In Idaho, the state police have issued the overdose reversal drug naloxone to all its troopers including K9s.

"Our dogs are also at risk of exposure,” said ISP Sgt. Ken Yount. “Each time we deploy them they're at risk of being exposed to controlled substances."

Law enforcement officers from different agencies across the state have been carrying Narcan, which is naloxone in the form of a nasal spray. Idaho State Police is giving troopers with K9s an injectable dose specifically for the dogs.

“It's no different to a dog than it is to a human,” Yount said. “The potential risk for an overdose is there.”

The dogs are trained to sniff out and locate controlled substances that can be dangerous. Common drugs troopers come across are heroin and fentanyl.

“We're finding that heroin, it's definitely more potent than it has been in the past. The strain that we're seeing now. Fentanyl as well,” Yount said. "It can be 10 to 100 times stronger than morphine. So the risk is there, availability of these drugs is ever increasing."
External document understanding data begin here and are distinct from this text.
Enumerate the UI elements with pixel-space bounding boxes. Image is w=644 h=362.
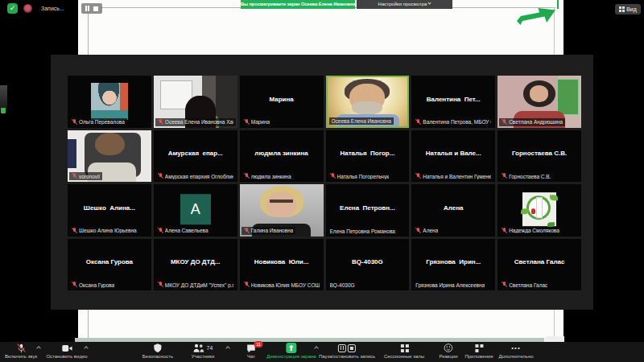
participants-count: 74 [207, 345, 213, 351]
desktop-edge-fragment [0, 85, 7, 109]
stop-video-button[interactable]: Остановить видео [46, 343, 87, 359]
letter-avatar: А [180, 194, 211, 224]
participant-tile[interactable]: voronovil [68, 130, 151, 183]
participant-tile[interactable]: А Алена Савельева [154, 184, 237, 237]
participants-gallery-panel[interactable]: Ольга Перевалова Осеева Елена Ивановна Х… [51, 55, 593, 310]
apps-button[interactable]: Приложения [464, 343, 493, 359]
participant-tile[interactable]: Амурская епар... Амурская епархия Оглобл… [154, 130, 237, 183]
participant-name-label: Светлана Галас [499, 281, 550, 289]
participant-name-label: Грязнова Ирина Алексеевна [413, 282, 487, 289]
participant-tile[interactable]: Наталья Погор... Наталья Погорельчук [326, 130, 410, 183]
participant-name-label: Наталья Погорельчук [328, 172, 392, 180]
chat-badge: 11 [254, 341, 263, 348]
view-settings-button[interactable]: Настройки просмотра [357, 0, 452, 9]
participant-tile[interactable]: Марина Марина [240, 76, 324, 128]
chevron-up-icon[interactable] [225, 346, 230, 351]
participant-name-label: Осеева Елена Ивановна [329, 117, 394, 125]
shield-icon [153, 343, 163, 353]
view-button[interactable]: Вид [615, 4, 641, 14]
participant-name-label: voronovil [69, 172, 102, 180]
participant-tile[interactable]: Наталья и Вале... Наталья и Валентин Гум… [411, 130, 495, 183]
breakout-rooms-button[interactable]: Сессионные залы [384, 343, 424, 359]
ellipsis-icon: ••• [511, 344, 520, 352]
pause-stop-recording-button[interactable]: Пауза/остановить запись [319, 343, 375, 359]
recording-indicator-icon [23, 4, 32, 13]
recording-strip: ✓ Запись... [0, 0, 78, 20]
smiley-icon [444, 343, 454, 353]
muted-mic-icon [330, 173, 336, 179]
participant-name-label: Оксана Гурова [69, 281, 117, 289]
participant-name-label: Новикова Юлия МБОУ СОШ п... [242, 281, 322, 289]
stop-recording-icon[interactable] [93, 6, 98, 11]
muted-mic-icon [502, 228, 507, 234]
participant-name-label: людмла зинкина [242, 172, 294, 180]
participant-tile[interactable]: людмла зинкина людмла зинкина [240, 130, 324, 183]
participant-tile[interactable]: Светлана Галас Светлана Галас [497, 239, 581, 291]
participant-tile[interactable]: Валентина Пет... Валентина Петрова, МБОУ… [411, 76, 495, 128]
recording-controls[interactable] [81, 3, 102, 14]
participant-tile[interactable]: Осеева Елена Ивановна Хаба... [154, 76, 237, 128]
participant-name-label: BQ-4030G [328, 282, 357, 289]
participant-name-label: Ольга Перевалова [69, 118, 127, 126]
pause-recording-icon[interactable] [85, 6, 89, 11]
participant-tile[interactable]: Ольга Перевалова [68, 76, 151, 128]
muted-mic-icon [502, 173, 507, 179]
participant-tile[interactable]: Горностаева С.В. Горностаева С.В. [497, 130, 581, 183]
chevron-down-icon [428, 1, 431, 4]
pause-icon [338, 344, 346, 352]
participant-tile[interactable]: Светлана Андрюшина [497, 76, 581, 128]
muted-mic-icon [502, 119, 507, 125]
participant-name-label: Амурская епархия Оглоблина ... [155, 172, 236, 180]
participant-tile[interactable]: Надежда Смолякова [497, 184, 581, 237]
unmute-button[interactable]: Включить звук [5, 343, 37, 359]
participant-name-label: Алена [413, 227, 440, 235]
participant-tile[interactable]: Шешко Алина... Шешко Алина Юрьевна [68, 184, 151, 237]
participant-name-label: Наталья и Валентин Гуменюк [413, 172, 493, 180]
muted-mic-icon [72, 119, 77, 125]
annotation-arrow-icon [515, 1, 562, 27]
muted-mic-icon [415, 119, 421, 125]
active-speaker-tile[interactable]: Осеева Елена Ивановна [326, 76, 410, 128]
participants-icon [193, 343, 204, 353]
security-shield-icon: ✓ [7, 3, 18, 14]
participant-tile[interactable]: Алена Алена [411, 184, 495, 237]
muted-mic-icon [502, 282, 507, 288]
muted-mic-icon [244, 282, 250, 288]
participant-tile[interactable]: Елена Петровн... Елена Петровна Романова [326, 184, 410, 237]
logo-avatar [522, 192, 556, 226]
muted-mic-icon [15, 343, 26, 353]
security-button[interactable]: Безопасность [142, 343, 173, 359]
participant-name-label: МКОУ ДО ДТДиМ "Успех" р.п. ... [155, 281, 236, 289]
participant-tile[interactable]: Грязнова Ирин... Грязнова Ирина Алексеев… [411, 239, 495, 291]
muted-mic-icon [72, 173, 77, 179]
participants-button[interactable]: 74 Участники [192, 343, 215, 359]
participant-tile[interactable]: Новикова Юли... Новикова Юлия МБОУ СОШ п… [240, 239, 324, 291]
participant-name-label: Марина [242, 118, 273, 126]
muted-mic-icon [158, 282, 163, 288]
share-screen-button[interactable]: Демонстрация экрана [266, 343, 316, 359]
muted-mic-icon [158, 228, 163, 234]
participant-name-label: Валентина Петрова, МБОУ СО... [413, 118, 493, 126]
muted-mic-icon [244, 119, 250, 125]
more-button[interactable]: ••• Дополнительно [498, 343, 533, 359]
desktop-icon [1, 108, 6, 113]
chevron-up-icon[interactable] [36, 346, 41, 351]
muted-mic-icon [72, 282, 77, 288]
participant-tile[interactable]: Оксана Гурова Оксана Гурова [68, 239, 151, 291]
view-settings-label: Настройки просмотра [378, 2, 427, 6]
participant-tile[interactable]: BQ-4030G BQ-4030G [326, 239, 410, 291]
participants-grid: Ольга Перевалова Осеева Елена Ивановна Х… [68, 76, 581, 290]
participant-tile[interactable]: Галина Ивановна [240, 184, 324, 237]
participant-name-label: Галина Ивановна [242, 227, 296, 235]
participant-name-label: Елена Петровна Романова [328, 228, 398, 235]
reactions-button[interactable]: Реакции [439, 343, 457, 359]
participant-name-label: Осеева Елена Ивановна Хаба... [155, 118, 236, 126]
shared-screen-fragment [545, 336, 564, 342]
stop-icon [348, 344, 356, 352]
participant-name-label: Шешко Алина Юрьевна [69, 227, 139, 235]
chat-button[interactable]: 11 Чат [246, 343, 257, 359]
recording-status-label: Запись... [41, 6, 64, 11]
muted-mic-icon [415, 173, 421, 179]
participant-tile[interactable]: МКОУ ДО ДТД... МКОУ ДО ДТДиМ "Успех" р.п… [154, 239, 237, 291]
participant-name-label: Надежда Смолякова [499, 227, 562, 235]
Drugs as dangerous as those are what the K9s are exposed to. Meaning every time they go out, there’s a risk of having an overdose.

"That rapid intense sniffing is bringing a lot of odor into their nasal passageway, and that's when they're at the highest risk of having an exposure,” Yount said.

Each K9 kit costs around $150.

ISP said there has not been a situation where the K9 kit or Narcan has been used.